→ What is being asked:
Find the line containing "Луцькрада вдруге за чотири місяці змінила" in the records below. Copy exactly that line and each one after it, ending at the line containing "Контактні дані", and nothing more.

[Start of section]

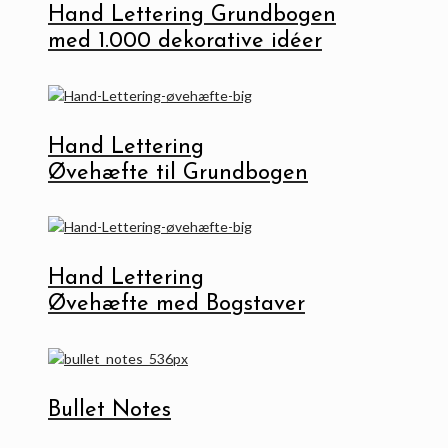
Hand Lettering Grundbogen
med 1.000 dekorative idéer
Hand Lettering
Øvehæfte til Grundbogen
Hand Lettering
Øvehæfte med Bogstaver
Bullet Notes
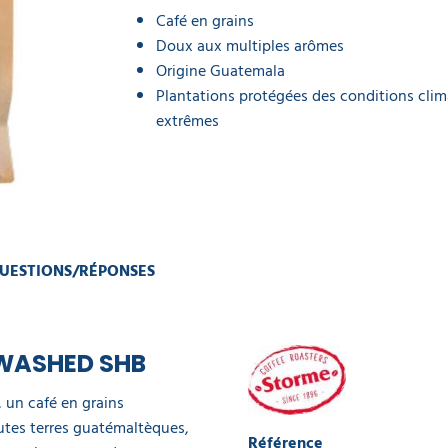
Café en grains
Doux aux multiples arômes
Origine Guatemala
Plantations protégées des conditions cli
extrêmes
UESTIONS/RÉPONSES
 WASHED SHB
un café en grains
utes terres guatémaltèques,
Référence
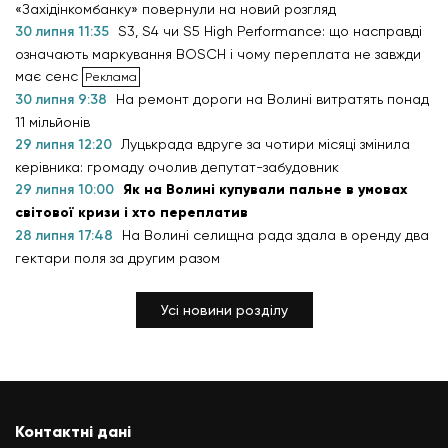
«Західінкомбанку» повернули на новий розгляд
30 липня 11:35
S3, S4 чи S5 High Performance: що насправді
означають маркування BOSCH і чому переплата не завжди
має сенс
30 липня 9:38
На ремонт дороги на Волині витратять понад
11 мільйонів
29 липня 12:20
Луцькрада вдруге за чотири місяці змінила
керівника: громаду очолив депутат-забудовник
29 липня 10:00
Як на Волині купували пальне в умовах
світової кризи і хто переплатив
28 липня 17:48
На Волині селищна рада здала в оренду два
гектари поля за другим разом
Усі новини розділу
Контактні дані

[End of section]
[Start of section]

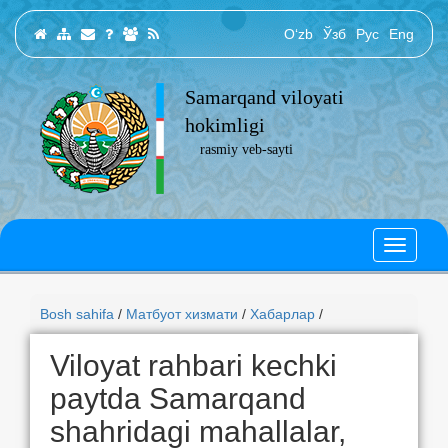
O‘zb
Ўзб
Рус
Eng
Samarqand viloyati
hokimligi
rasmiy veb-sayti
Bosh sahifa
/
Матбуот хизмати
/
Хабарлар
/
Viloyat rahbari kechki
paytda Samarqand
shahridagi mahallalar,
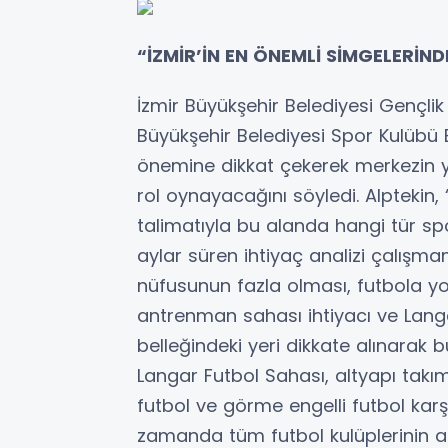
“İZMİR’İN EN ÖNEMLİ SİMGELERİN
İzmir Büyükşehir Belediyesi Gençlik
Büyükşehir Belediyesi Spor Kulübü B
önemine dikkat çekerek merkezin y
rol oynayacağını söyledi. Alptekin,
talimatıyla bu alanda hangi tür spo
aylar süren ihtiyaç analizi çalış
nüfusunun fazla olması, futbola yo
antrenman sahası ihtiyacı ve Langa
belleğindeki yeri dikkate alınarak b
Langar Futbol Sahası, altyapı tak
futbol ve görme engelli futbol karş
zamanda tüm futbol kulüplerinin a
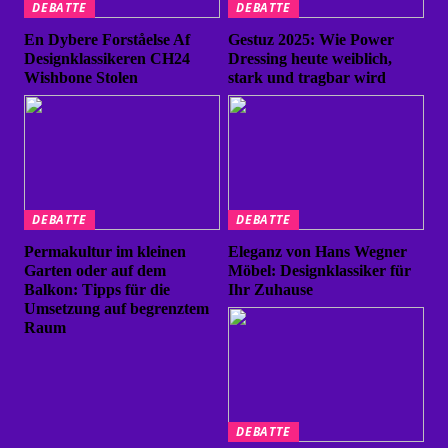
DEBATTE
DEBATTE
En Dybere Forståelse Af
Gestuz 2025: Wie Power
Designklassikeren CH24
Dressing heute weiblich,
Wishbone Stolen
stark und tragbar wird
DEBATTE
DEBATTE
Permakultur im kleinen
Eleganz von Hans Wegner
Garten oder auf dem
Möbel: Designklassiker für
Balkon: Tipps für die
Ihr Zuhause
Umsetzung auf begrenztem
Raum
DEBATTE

[End of section]

→ Worked solution:
Луцькрада вдруге за чотири місяці змінила
керівника: громаду очолив депутат-забудовник
29 липня 10:00
Як на Волині купували пальне в умовах
світової кризи і хто переплатив
28 липня 17:48
На Волині селищна рада здала в оренду два
гектари поля за другим разом
Усі новини розділу
Контактні дані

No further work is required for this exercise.